A categoria rainha considera-se no bom caminho para atingir a sua meta de emissões líquidas zero — mas um calendário global com 24 Grandes Prémios continua a ser o maior desafio
Segundo os seus próprios dados, a Fórmula 1 continuou a reduzir as suas emissões de CO₂ e considera-se no bom caminho para atingir os objetivos de sustentabilidade para o ano de 2030. Conforme consta do relatório de sustentabilidade mais recente, as emissões da categoria rainha em 2025 situaram-se nas 148 805 toneladas de CO₂ equivalente (tCO₂e). Isto corresponde a uma redução de 11,8 por cento em relação ao ano anterior.
Em comparação com o valor de referência de 2018, de 228 793 toneladas de CO₂ equivalente, a Fórmula 1 reduziu assim as suas emissões num total de 35 por cento. O objetivo da Fórmula 1 é reduzir as emissões em 50 por cento até 2030 e compensar as emissões restantes e inevitáveis através de programas de compensação credíveis, a fim de alcançar o objetivo de «Net-Zero».
O relatório atual foi auditado pela empresa Normative, especializada em contabilização de CO2. Abrange as emissões da Fórmula 1 e das suas equipas nas instalações, nos eventos de corrida, bem como decorrentes das extensas atividades de viagem e transporte relacionadas com o calendário, que inicialmente incluía 24 Grandes Prémios, tendo sido reduzido para 22 corridas nesta época devido ao cancelamento dos Grandes Prémios do Bahrein e da Arábia Saudita.
Poupanças sobretudo na energia e na logística
Segundo a Fórmula 1, a transição para energias renováveis nas instalações fabris e noutras instalações das equipas e da organização da série teria contribuído para as maiores poupanças. Além disso, as emissões no setor das viagens foram reduzidas graças a maiores investimentos em combustível de aviação sustentável (SAF), ao reforço das operações remotas e à diminuição dos volumes de carga transportados para os Grandes Prémios.
Também foram alcançados progressos junto dos parceiros logísticos e das equipas. Cada vez mais equipas apostam, assim, em combustíveis sustentáveis para os seus camiões, enquanto a Fórmula 1 investiu, pela primeira vez, em combustíveis sustentáveis para o transporte marítimo.

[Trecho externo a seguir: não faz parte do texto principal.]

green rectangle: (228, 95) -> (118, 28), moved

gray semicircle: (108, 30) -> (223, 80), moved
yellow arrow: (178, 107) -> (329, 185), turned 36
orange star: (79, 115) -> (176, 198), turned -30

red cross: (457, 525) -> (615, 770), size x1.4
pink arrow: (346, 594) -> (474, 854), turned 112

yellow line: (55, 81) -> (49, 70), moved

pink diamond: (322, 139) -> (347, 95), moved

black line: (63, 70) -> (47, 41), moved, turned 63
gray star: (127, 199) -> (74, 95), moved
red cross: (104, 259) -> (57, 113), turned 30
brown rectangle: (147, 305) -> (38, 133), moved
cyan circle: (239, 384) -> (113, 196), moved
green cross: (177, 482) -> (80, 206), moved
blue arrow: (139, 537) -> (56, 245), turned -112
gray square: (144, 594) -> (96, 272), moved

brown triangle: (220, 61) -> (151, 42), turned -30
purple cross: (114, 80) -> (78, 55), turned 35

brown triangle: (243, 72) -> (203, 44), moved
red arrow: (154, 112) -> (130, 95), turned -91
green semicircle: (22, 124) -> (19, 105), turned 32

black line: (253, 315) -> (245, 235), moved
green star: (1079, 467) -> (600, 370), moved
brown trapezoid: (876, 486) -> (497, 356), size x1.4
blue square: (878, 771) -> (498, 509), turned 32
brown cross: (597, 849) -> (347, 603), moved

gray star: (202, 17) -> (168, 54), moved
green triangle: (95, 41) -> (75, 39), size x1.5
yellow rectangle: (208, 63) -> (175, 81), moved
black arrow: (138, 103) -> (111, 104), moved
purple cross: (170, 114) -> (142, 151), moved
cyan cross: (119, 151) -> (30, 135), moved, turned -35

Após os primeiros testes no Grande Prémio da Áustria em 2023, é agora utilizada energia renovável para o funcionamento do paddock em todos os Grandes Prémios europeus. Para tal, é utilizada uma combinação de energia solar e combustível HVO (Hydrotreated Vegetable Oil).
Outras medidas previstas até 2030
Para os próximos anos, a FOM (Formula One Management) planeia manter ainda mais equipamento em centros logísticos regionais, em vez de o transportar regularmente entre os locais de competição e o Reino Unido.
Até 2030, prevê-se ainda que metade da carga de transmissão e de apoio, atualmente transportada por via aérea, seja transferida para outros meios de transporte. Esperam-se também poupanças adicionais através da otimização do calendário de corridas. Isto inclui, entre outras medidas, o alinhamento mais estreito das datas das corridas em Miami e Montreal, previsto a partir de 2026.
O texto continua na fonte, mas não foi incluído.